About ten years before my arrival, as the result of an unfavorable treaty, the boundary line between the Nation and America passed over Bear and his bunch like a dark cloud shadow and settled a half day’s ride to the west. As part of the treaty, Bear and his bunch could choose between moving west with the Nation or taking a little deeded homestead of a mere few hundred acres down the river about ten miles in return for a whole world of land that had previously been theirs. It didn’t take a lot of thinking. They stayed where they were out of deep affection for that unsteady and vertical and mostly empty piece of mountain country. They moved downriver to the new homestead for a few years and then a little way back up when Bear made a trade for another piece of larger acreage but with less flat ground. Moving was not a great hardship. No one owned much of anything at all. Log houses no bigger than barn stalls, so simple you could build one in a day or two. For furniture, maybe a table and chairs and a rope bedstead. Some tools and farm implements so simple their names rarely contained more than three or four letters. Plow, axe, hoe, adze, froe, maul. Also a few chickens and a cow. And some pigs foraging free range in the hills with identifying marks slit in their ears.

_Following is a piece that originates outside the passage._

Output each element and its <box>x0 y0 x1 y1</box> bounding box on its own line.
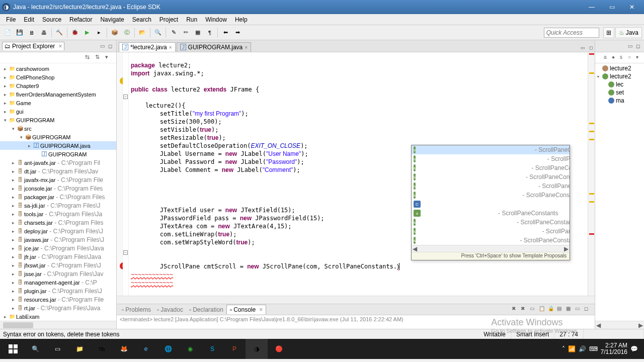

During this time of rattling around, Bear grew to appreciate the concept of private ownership of land, an essentially ridiculous new idea. A great many Indians had a ragged time coming to terms with it. Bear, though, saw the usefulness of land ownership, saw he could press it into service despite its flaws and its ultimate falseness, for indeed the fleeting nature of our instantaneous lives dictates that we pass through the land almost as briefly as water passes through us, and with no more real claim to possession. Bear began buying land, bartering land, working deals until he outright owned a small tract of about two thousand acres, a homestead situated so deep in the mountains as to be generally worthless. A little bit of it was good bottomland with rich dirt suitable for cornfields and gardens and orchards, but most of it was cove land with bold creeks and steep wooded slopes. Bear moved his people there—at that time a few hundred souls—and built a wattle-and-daub townhouse in the old style to focus their attention in the direction he wanted it to flow. Everyone settled along the riverbank and built their cabins and began going about life in the old way, dancing the old dances and believing everything they had always believed about the force of moving water and tall mountains. Bear took it on as his job to see that the world they inhabited remained recognizable.